■ DESCRIPTION OF THE TASK:
Indicate only the number of lines in the listing below in which the word "professional" appears.

■ SUPPLIED DATA:
::::::::
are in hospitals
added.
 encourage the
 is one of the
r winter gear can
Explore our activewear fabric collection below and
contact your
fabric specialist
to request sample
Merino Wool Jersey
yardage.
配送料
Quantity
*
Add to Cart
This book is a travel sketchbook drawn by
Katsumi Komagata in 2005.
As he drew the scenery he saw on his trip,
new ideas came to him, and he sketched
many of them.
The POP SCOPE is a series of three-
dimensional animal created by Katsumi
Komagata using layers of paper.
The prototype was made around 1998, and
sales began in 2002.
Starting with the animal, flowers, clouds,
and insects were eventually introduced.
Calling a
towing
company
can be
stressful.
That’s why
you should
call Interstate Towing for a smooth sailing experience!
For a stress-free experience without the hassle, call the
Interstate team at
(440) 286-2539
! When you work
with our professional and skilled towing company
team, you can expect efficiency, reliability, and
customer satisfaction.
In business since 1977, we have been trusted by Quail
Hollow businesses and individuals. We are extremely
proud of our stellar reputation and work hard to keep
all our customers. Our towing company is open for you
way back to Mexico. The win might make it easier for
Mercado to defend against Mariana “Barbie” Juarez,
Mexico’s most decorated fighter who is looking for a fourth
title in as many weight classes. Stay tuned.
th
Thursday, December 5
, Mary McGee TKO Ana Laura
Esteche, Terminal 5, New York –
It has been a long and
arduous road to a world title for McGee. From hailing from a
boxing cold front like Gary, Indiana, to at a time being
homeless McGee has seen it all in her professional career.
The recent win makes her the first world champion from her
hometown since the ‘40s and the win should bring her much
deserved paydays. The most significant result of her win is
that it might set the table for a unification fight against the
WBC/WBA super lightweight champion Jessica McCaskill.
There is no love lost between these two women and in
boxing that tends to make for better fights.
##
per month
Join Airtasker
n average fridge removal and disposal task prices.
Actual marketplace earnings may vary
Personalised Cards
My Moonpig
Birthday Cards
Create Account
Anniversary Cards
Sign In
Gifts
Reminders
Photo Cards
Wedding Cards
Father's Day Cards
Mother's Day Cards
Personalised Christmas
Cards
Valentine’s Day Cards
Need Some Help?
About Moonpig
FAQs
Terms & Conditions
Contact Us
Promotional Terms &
::::::::
■ EXPECTED OUTPUT:
2